Я не стал бы посвящать читателей во все подробности моей жизни, если бы не настойчивые расспросы земляков, интересующихся моим бытием. Кто-то счел бы их неуместными, но мне они таковыми не кажутся. А учитывая обстоятельства, они более чем естественны и уместны. Некоторые спрашивали, чем я питался, не страдал ли от одиночества, не боялся ли и тому подобное. Других интересовало, сколько жертвовалось на благотворительность. А многодетные любопытствовали, скольких бедных детишек я содержал. Так что прошу прощения у тех читателей, кому безразлична моя персона, если попытаюсь ответить на подобные вопросы в книге. В большинстве их повествование не ведется от первого лица, и местоимение «я» опускается, но здесь оно сохранится. И это будет главным отличием от прочих писателей, если говорить о собственном эго. Мы склонны забывать, что рассказ обычно ведется от первого лица. Я не говорил бы о себе так много, если б знал кого-то, как себя самого. К сожалению, недостаток опыта вынуждает ограничиться самоописанием. Со своей стороны, я жду от каждого автора простого и честного рассказа о собственной жизни, а не сплетен о других. Пусть пишет, словно родным из дальних краев, ведь если эти истории реальны, то непременно произошли за тридевять земель.
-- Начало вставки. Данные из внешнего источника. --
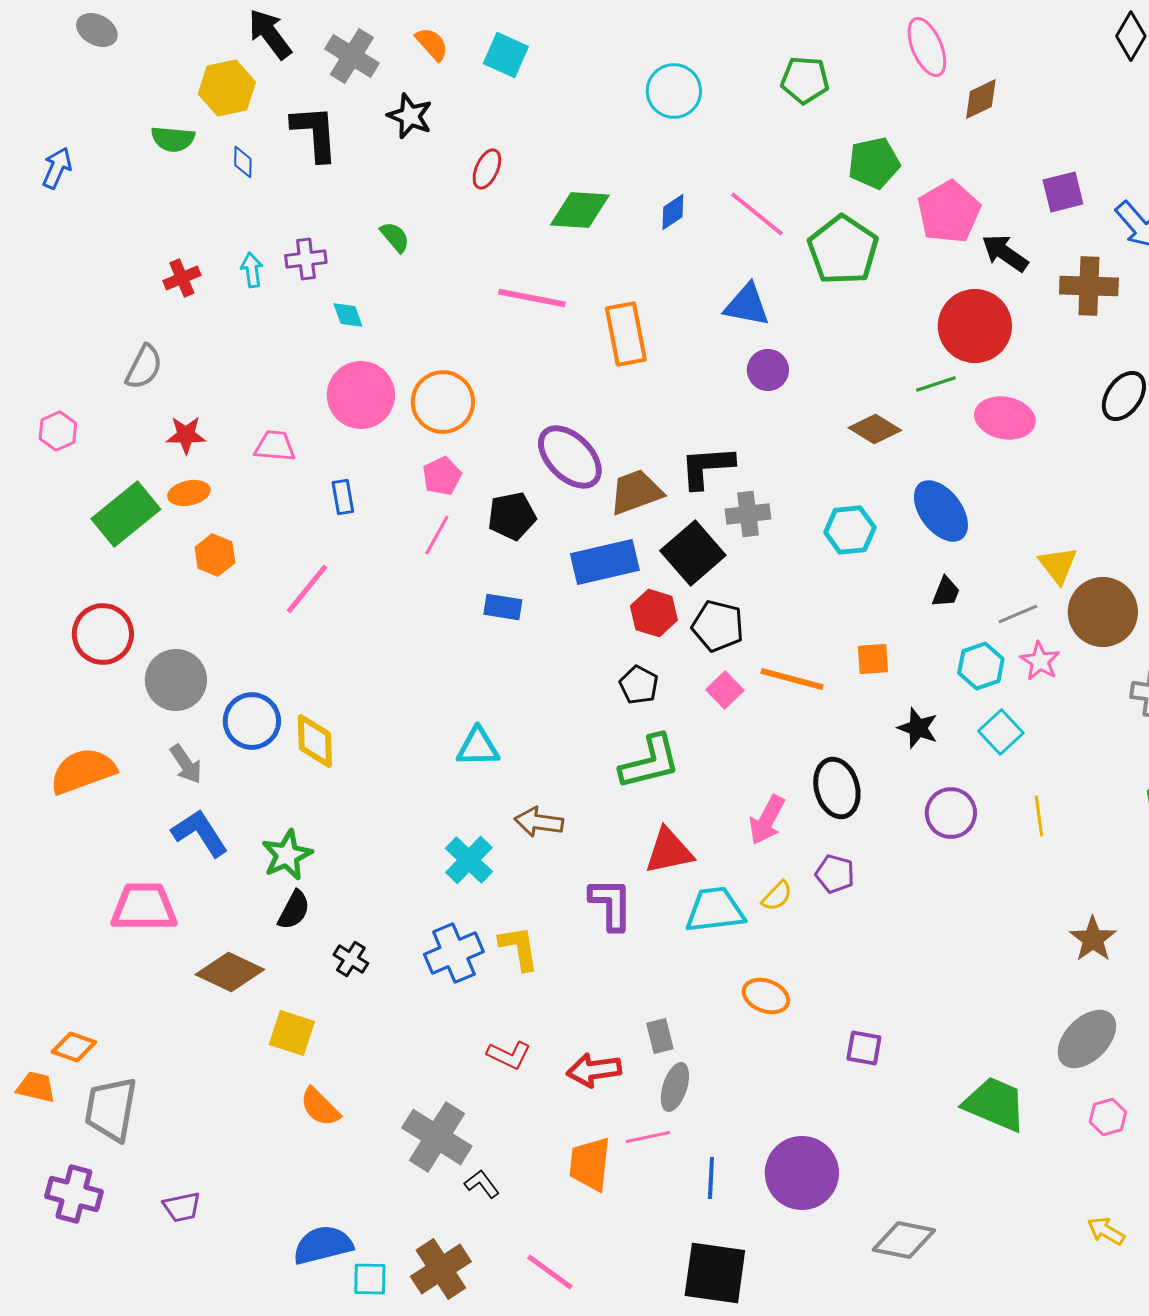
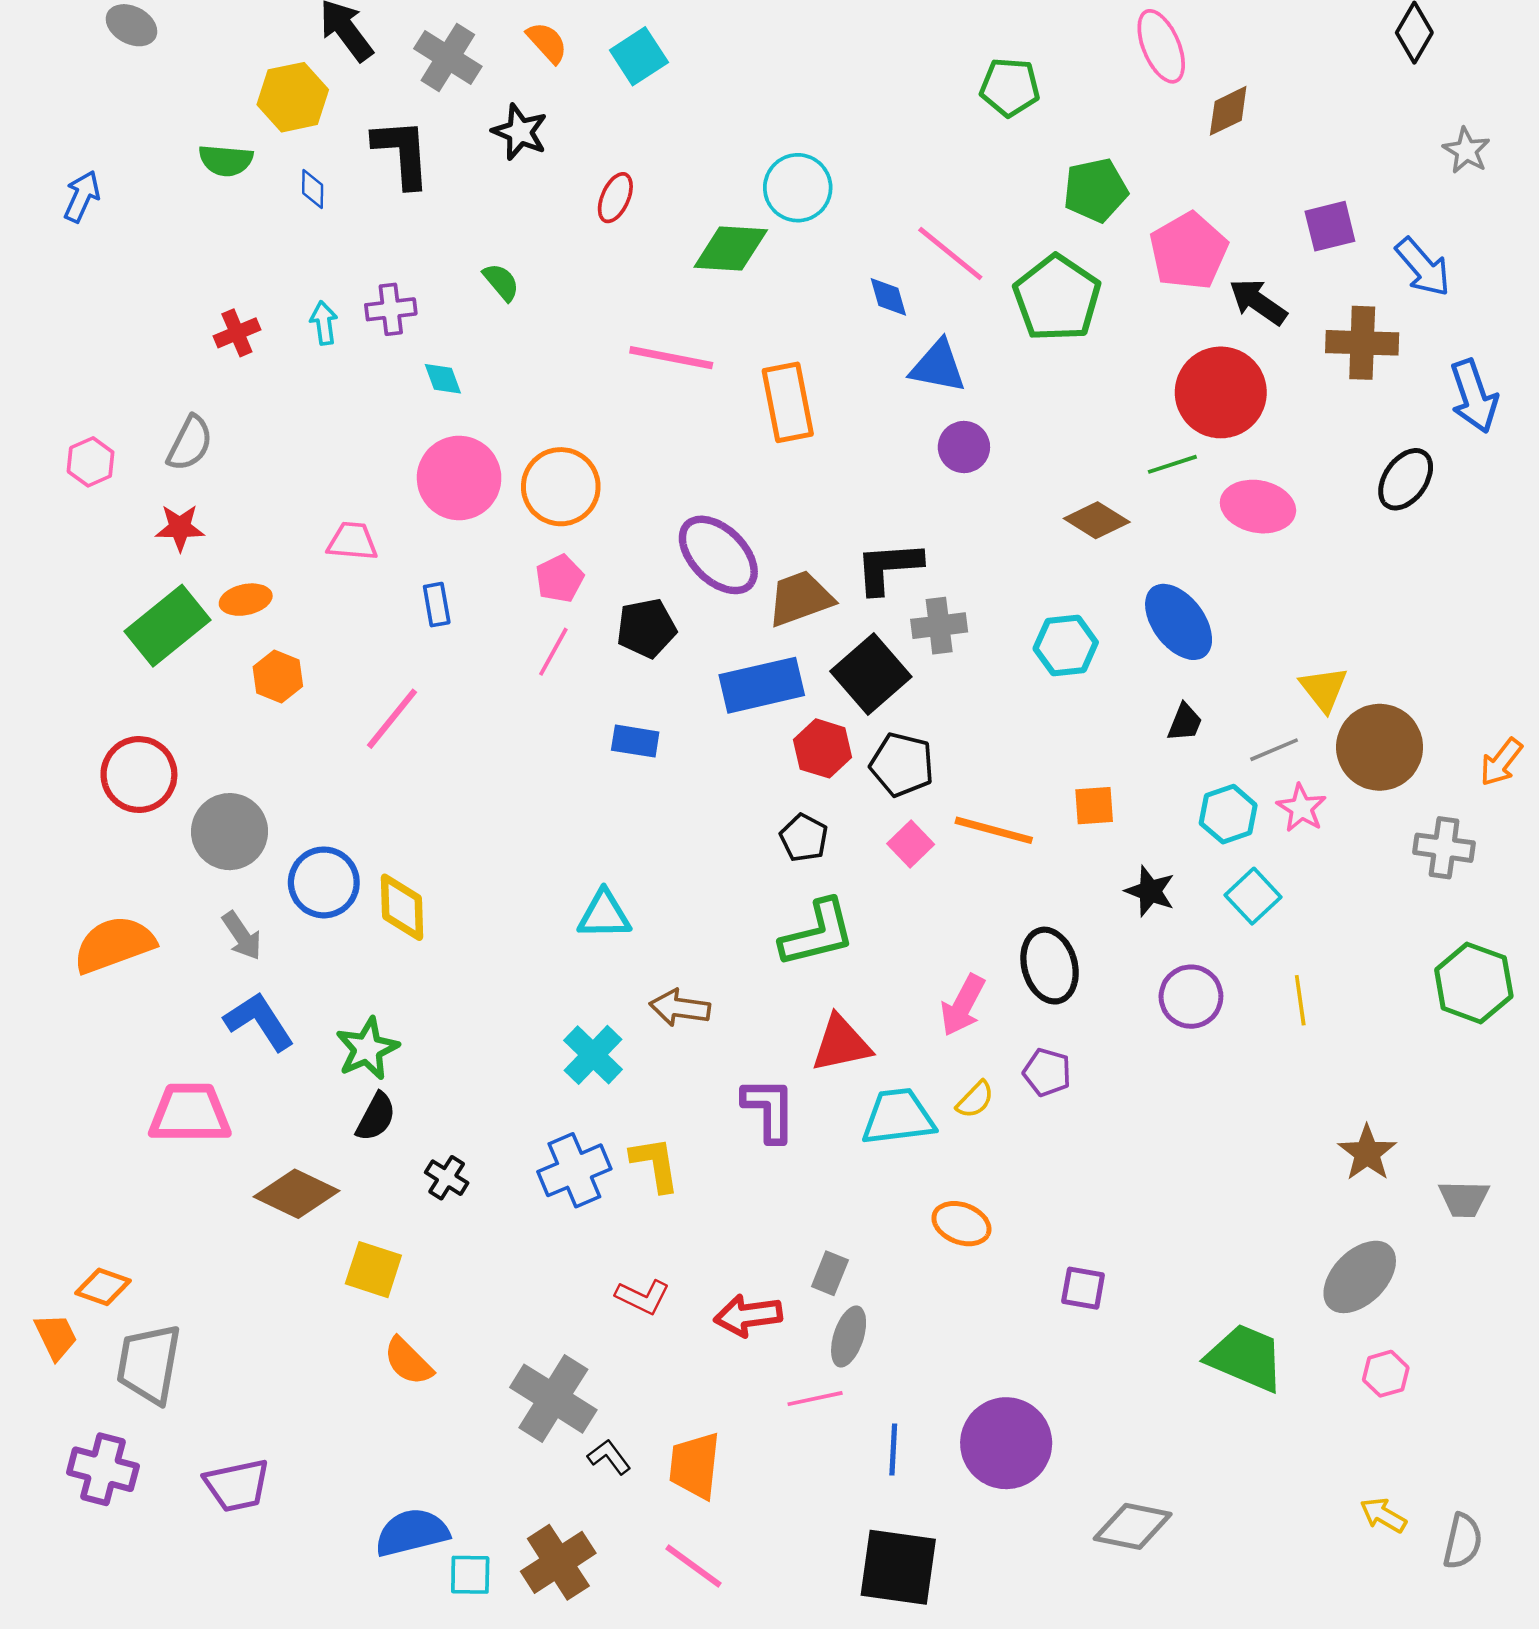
cyan square: (506, 55) -> (639, 56), turned 33
cyan circle: (674, 91) -> (798, 188), moved
blue diamond: (673, 212) -> (888, 297), moved, turned -72
pink hexagon: (58, 431) -> (91, 462), moved
red star: (186, 435) -> (180, 528), moved
gray rectangle: (660, 1036) -> (830, 1273), turned 36
orange trapezoid: (36, 1087) -> (56, 1337), turned 51
orange trapezoid: (590, 1164) -> (695, 1466), moved
purple trapezoid: (182, 1207) -> (237, 1485), size x1.4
Пожалуй, эти страницы адресованы в основном бедным студентам. Остальные читатели могут удовлетвориться тем, что им близко. Никто, надевая пальто, не старается порвать его по швам, ведь оно может кому-то подойти по размеру.
Я должен кое-что сказать. Это касается не столько китайцев или обитателей Сандвичевых островов, сколько вас, читающих эти страницы, – то есть жителей Новой Англии. Кое-что об условиях вашей жизни – в особенности внешних условиях или обстоятельствах – в этом городе, как и любом другом. Неизбежна ли их сегодняшняя убогость, можно ли их улучшить или нет. Я немало ходил по Конкорду, и везде – в лавках, в конторах, в полях – мне казалось, что местные жители накладывают на себя епитимью тысячами разных способов. Я слышал об индийских браминах, восседающих меж четырех костров и смотрящих прямо на солнце. А иногда висящих вниз головой над пламенем или смотрящих в небеса через плечо, «пока не утрачивается возможность вновь принять естественное положение, а через искривленную шею в желудок не лезет ничего, кроме жидкостей». Я слышал о пожизненно самоприкованных цепью у подножия дерева, или измеряющих своими телами, подобно гусеницам, просторы обширных империй, или стоящих на одной ноге на вершине столба. Но даже эти формы сознательного самобичевания вряд ли более невероятны, чем сцены, наблюдаемые мной ежедневно. Двенадцать подвигов Геракла пустячны по сравнению с теми, что совершали мои соседи. Ведь их всего двенадцать, и каждый был конечен. Но эти люди из Конкорда никак не прогонят и не захватят в плен чудовище, и не закончат тяжкий труд. У них не было сподвижника Иолая, прижигающего раскаленным железом шею, с которой только что слетела голова гидры, чтобы на этом месте не выросло две новых.